Onde alguns enxergam desafio social, exercício democrático, compaixão redentora, outros veem sujeira, desvalorização imobiliária, desordem, degradação moral e doenças, transformando a zona residencial num campo de batalha entre pragmáticos e abstratos, distopias e quimeras.

Havia dias em que o pânico higienista assaltava seu sono, e das mulheres brotavam excrementos, que se espalhavam pelas ruas, cobriam calçadas, invadiam prédios, contaminavam reservatórios... A peste alastrava-se pelo bairro e redondezas, convertidos em territórios de ninguém.

Em outras ocasiões, as desgarradas se revelavam, finalmente, assumindo a identidade de feministas disfarçadas, prontas para intervir em favor de outras miseráveis: mulheres vencidas e convencidas de que nada são além de adendos e adornos do mundo masculino; seres sem face, sem voz, sem vontades...

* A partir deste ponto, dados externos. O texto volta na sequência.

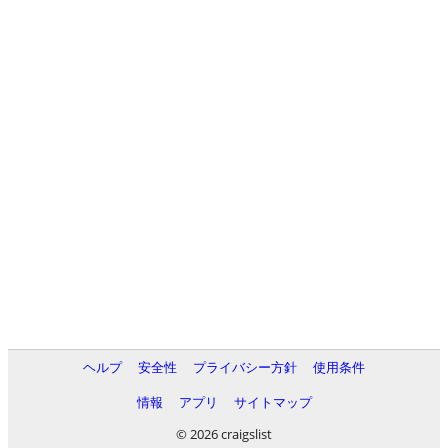
ヘルプ
安全性
プライバシー方針
使用条件
情報
アプリ
サイトマップ
© 2026 craigslist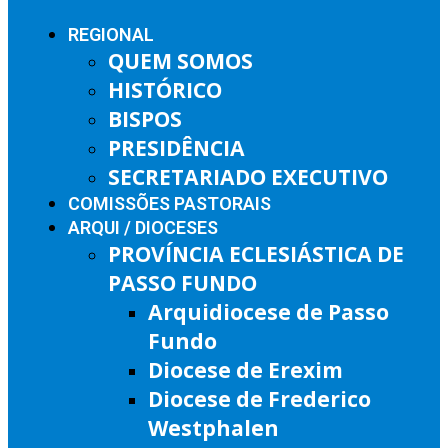
REGIONAL
QUEM SOMOS
HISTÓRICO
BISPOS
PRESIDÊNCIA
SECRETARIADO EXECUTIVO
COMISSÕES PASTORAIS
ARQUI / DIOCESES
PROVÍNCIA ECLESIÁSTICA DE
PASSO FUNDO
Arquidiocese de Passo
Fundo
Diocese de Erexim
Diocese de Frederico
Westphalen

Uma saraivada de aplausos, assovios e vaias reconduz o foco de sua atenção para o cenário físico da discórdia. A configuração do rebuliço havia mudado. Mais ordenada, menos ruidosa, a multidão movimenta-se em torno de uma espécie de andor, sustentado acima dos ombros por homens de jalecos e gorros brancos.

O cortejo aproxima-se de sua janela. Sobre a padiola, as dominadas jazem, imobilizadas por fios metálicos. Um dos carregadores puxa o lençol que as cobre, expondo as partes íntimas de uma das mulheres, que ele comprime, empurrando sobre elas os babados enlameados da saia rodada.

Como se protegido por um véu de tule — que cobre mas não oculta feições —, o rosto pretensamente sóbrio do homem esboça fina expressão de prazer.